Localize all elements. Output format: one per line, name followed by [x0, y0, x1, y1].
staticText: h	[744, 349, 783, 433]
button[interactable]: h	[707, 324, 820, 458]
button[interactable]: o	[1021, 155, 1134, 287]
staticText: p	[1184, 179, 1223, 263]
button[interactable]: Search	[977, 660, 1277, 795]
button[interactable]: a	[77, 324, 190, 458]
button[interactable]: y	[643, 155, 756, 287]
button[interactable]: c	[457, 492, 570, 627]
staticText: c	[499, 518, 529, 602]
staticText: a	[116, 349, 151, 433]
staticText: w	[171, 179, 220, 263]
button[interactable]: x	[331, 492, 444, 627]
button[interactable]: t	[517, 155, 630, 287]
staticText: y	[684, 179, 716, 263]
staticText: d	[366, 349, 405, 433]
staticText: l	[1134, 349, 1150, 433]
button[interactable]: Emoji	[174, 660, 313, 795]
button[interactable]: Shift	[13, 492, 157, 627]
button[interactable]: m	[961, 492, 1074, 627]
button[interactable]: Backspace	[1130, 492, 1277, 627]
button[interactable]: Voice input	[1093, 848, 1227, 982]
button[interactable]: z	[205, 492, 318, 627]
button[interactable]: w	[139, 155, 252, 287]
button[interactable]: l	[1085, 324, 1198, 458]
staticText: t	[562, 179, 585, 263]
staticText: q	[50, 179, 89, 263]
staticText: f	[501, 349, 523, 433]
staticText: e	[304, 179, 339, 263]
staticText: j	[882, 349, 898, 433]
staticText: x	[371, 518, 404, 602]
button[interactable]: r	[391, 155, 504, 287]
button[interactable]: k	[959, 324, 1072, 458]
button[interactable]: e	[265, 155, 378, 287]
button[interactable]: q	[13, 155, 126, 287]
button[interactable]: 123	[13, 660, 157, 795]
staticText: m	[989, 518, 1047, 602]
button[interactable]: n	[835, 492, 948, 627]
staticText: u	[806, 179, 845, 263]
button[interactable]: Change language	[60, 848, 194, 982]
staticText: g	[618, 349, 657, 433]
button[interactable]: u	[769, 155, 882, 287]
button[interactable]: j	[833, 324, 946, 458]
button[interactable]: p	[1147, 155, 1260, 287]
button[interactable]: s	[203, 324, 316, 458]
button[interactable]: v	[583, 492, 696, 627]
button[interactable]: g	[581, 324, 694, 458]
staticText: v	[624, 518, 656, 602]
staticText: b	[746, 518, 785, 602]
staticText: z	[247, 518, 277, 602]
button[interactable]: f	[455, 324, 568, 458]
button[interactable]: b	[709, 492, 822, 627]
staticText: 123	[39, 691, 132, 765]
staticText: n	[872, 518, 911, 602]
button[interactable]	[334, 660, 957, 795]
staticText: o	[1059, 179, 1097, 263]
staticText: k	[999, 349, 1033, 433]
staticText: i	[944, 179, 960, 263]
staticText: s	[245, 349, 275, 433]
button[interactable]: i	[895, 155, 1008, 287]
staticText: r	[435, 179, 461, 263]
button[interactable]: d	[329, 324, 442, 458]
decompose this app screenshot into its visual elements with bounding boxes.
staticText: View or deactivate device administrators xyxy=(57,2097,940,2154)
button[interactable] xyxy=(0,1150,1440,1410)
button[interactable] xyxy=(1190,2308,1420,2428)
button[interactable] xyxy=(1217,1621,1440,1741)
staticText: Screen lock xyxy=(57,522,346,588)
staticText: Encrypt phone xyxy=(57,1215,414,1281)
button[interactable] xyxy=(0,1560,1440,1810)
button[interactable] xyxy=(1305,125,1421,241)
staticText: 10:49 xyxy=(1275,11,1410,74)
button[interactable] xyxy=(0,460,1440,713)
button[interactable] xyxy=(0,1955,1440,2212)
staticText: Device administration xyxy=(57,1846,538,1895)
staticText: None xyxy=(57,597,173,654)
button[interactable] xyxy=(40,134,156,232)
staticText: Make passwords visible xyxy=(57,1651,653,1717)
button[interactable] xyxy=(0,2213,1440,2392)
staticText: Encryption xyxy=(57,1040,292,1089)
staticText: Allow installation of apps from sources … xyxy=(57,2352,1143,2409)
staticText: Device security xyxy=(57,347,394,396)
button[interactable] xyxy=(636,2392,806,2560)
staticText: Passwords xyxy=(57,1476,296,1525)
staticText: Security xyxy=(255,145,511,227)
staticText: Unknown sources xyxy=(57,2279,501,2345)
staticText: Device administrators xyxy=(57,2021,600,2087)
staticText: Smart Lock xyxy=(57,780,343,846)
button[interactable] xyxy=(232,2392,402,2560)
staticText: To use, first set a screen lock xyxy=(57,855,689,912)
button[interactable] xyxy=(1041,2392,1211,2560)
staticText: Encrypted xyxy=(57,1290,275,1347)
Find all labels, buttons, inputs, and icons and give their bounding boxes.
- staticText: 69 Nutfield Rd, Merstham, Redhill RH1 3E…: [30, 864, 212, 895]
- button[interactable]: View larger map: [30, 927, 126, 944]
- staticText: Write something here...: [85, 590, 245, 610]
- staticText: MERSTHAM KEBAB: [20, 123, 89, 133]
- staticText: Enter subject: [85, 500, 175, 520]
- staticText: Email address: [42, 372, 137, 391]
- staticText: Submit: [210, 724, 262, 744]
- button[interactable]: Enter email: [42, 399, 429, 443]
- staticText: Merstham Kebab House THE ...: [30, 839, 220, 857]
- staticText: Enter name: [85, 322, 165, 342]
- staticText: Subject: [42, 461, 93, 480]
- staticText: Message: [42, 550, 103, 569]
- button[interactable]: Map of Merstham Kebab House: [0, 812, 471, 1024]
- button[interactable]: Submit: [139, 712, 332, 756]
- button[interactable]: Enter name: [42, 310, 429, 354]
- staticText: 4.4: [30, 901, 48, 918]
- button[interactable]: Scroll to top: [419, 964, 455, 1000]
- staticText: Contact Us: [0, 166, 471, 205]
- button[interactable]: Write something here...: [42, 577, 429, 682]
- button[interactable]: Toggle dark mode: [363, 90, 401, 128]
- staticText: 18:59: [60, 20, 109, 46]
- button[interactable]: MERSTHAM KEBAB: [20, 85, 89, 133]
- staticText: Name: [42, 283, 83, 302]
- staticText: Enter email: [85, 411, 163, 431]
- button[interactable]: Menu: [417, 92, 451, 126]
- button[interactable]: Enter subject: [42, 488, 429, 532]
━━━━━━━━━━━━━━━━━━━━━━━━━━━━━━
### [What is expected]
A verbatim transcription of all the entries above is required.

### [Solution for this exercise]
Localize all elements. Output format: one per line, name followed by [x0, y0, x1, y1].
staticText: h	[744, 349, 783, 433]
button[interactable]: h	[707, 324, 820, 458]
button[interactable]: o	[1021, 155, 1134, 287]
staticText: p	[1184, 179, 1223, 263]
button[interactable]: Search	[977, 660, 1277, 795]
button[interactable]: a	[77, 324, 190, 458]
button[interactable]: y	[643, 155, 756, 287]
button[interactable]: c	[457, 492, 570, 627]
staticText: c	[499, 518, 529, 602]
staticText: a	[116, 349, 151, 433]
staticText: w	[171, 179, 220, 263]
button[interactable]: x	[331, 492, 444, 627]
button[interactable]: t	[517, 155, 630, 287]
staticText: y	[684, 179, 716, 263]
staticText: d	[366, 349, 405, 433]
staticText: l	[1134, 349, 1150, 433]
button[interactable]: Emoji	[174, 660, 313, 795]
button[interactable]: Shift	[13, 492, 157, 627]
button[interactable]: m	[961, 492, 1074, 627]
button[interactable]: Backspace	[1130, 492, 1277, 627]
button[interactable]: Voice input	[1093, 848, 1227, 982]
button[interactable]: z	[205, 492, 318, 627]
button[interactable]: w	[139, 155, 252, 287]
button[interactable]: l	[1085, 324, 1198, 458]
staticText: t	[562, 179, 585, 263]
staticText: q	[50, 179, 89, 263]
staticText: f	[501, 349, 523, 433]
staticText: e	[304, 179, 339, 263]
staticText: j	[882, 349, 898, 433]
staticText: x	[371, 518, 404, 602]
button[interactable]: r	[391, 155, 504, 287]
button[interactable]: k	[959, 324, 1072, 458]
button[interactable]: e	[265, 155, 378, 287]
button[interactable]: q	[13, 155, 126, 287]
button[interactable]: 123	[13, 660, 157, 795]
staticText: m	[989, 518, 1047, 602]
button[interactable]: n	[835, 492, 948, 627]
staticText: u	[806, 179, 845, 263]
button[interactable]: Change language	[60, 848, 194, 982]
staticText: g	[618, 349, 657, 433]
button[interactable]: u	[769, 155, 882, 287]
button[interactable]: j	[833, 324, 946, 458]
button[interactable]: p	[1147, 155, 1260, 287]
button[interactable]: s	[203, 324, 316, 458]
button[interactable]: v	[583, 492, 696, 627]
button[interactable]: g	[581, 324, 694, 458]
staticText: v	[624, 518, 656, 602]
staticText: b	[746, 518, 785, 602]
staticText: z	[247, 518, 277, 602]
button[interactable]: f	[455, 324, 568, 458]
button[interactable]: b	[709, 492, 822, 627]
staticText: 123	[39, 691, 132, 765]
staticText: n	[872, 518, 911, 602]
button[interactable]	[334, 660, 957, 795]
staticText: o	[1059, 179, 1097, 263]
staticText: k	[999, 349, 1033, 433]
staticText: i	[944, 179, 960, 263]
staticText: s	[245, 349, 275, 433]
button[interactable]: i	[895, 155, 1008, 287]
staticText: r	[435, 179, 461, 263]
button[interactable]: d	[329, 324, 442, 458]
decompose this app screenshot into its visual elements with bounding boxes.
staticText: View or deactivate device administrators xyxy=(57,2097,940,2154)
button[interactable] xyxy=(0,1150,1440,1410)
button[interactable] xyxy=(1190,2308,1420,2428)
button[interactable] xyxy=(1217,1621,1440,1741)
staticText: Screen lock xyxy=(57,522,346,588)
staticText: Encrypt phone xyxy=(57,1215,414,1281)
button[interactable] xyxy=(0,1560,1440,1810)
button[interactable] xyxy=(1305,125,1421,241)
staticText: 10:49 xyxy=(1275,11,1410,74)
button[interactable] xyxy=(0,460,1440,713)
button[interactable] xyxy=(0,1955,1440,2212)
staticText: Device administration xyxy=(57,1846,538,1895)
staticText: None xyxy=(57,597,173,654)
button[interactable] xyxy=(40,134,156,232)
staticText: Make passwords visible xyxy=(57,1651,653,1717)
button[interactable] xyxy=(0,2213,1440,2392)
staticText: Encryption xyxy=(57,1040,292,1089)
staticText: Allow installation of apps from sources … xyxy=(57,2352,1143,2409)
staticText: Device security xyxy=(57,347,394,396)
button[interactable] xyxy=(636,2392,806,2560)
staticText: Passwords xyxy=(57,1476,296,1525)
staticText: Security xyxy=(255,145,511,227)
staticText: Unknown sources xyxy=(57,2279,501,2345)
staticText: Device administrators xyxy=(57,2021,600,2087)
staticText: Smart Lock xyxy=(57,780,343,846)
button[interactable] xyxy=(232,2392,402,2560)
staticText: To use, first set a screen lock xyxy=(57,855,689,912)
button[interactable] xyxy=(1041,2392,1211,2560)
staticText: Encrypted xyxy=(57,1290,275,1347)
Find all labels, buttons, inputs, and icons and give their bounding boxes.
- staticText: 69 Nutfield Rd, Merstham, Redhill RH1 3E…: [30, 864, 212, 895]
- button[interactable]: View larger map: [30, 927, 126, 944]
- staticText: Write something here...: [85, 590, 245, 610]
- staticText: MERSTHAM KEBAB: [20, 123, 89, 133]
- staticText: Enter subject: [85, 500, 175, 520]
- staticText: Email address: [42, 372, 137, 391]
- staticText: Submit: [210, 724, 262, 744]
- button[interactable]: Enter email: [42, 399, 429, 443]
- staticText: Merstham Kebab House THE ...: [30, 839, 220, 857]
- staticText: Enter name: [85, 322, 165, 342]
- staticText: Subject: [42, 461, 93, 480]
- staticText: Message: [42, 550, 103, 569]
- button[interactable]: Map of Merstham Kebab House: [0, 812, 471, 1024]
- button[interactable]: Submit: [139, 712, 332, 756]
- button[interactable]: Enter name: [42, 310, 429, 354]
- staticText: 4.4: [30, 901, 48, 918]
- button[interactable]: Scroll to top: [419, 964, 455, 1000]
- staticText: Contact Us: [0, 166, 471, 205]
- button[interactable]: Write something here...: [42, 577, 429, 682]
- button[interactable]: Toggle dark mode: [363, 90, 401, 128]
- staticText: 18:59: [60, 20, 109, 46]
- button[interactable]: MERSTHAM KEBAB: [20, 85, 89, 133]
- staticText: Name: [42, 283, 83, 302]
- staticText: Enter email: [85, 411, 163, 431]
- button[interactable]: Menu: [417, 92, 451, 126]
- button[interactable]: Enter subject: [42, 488, 429, 532]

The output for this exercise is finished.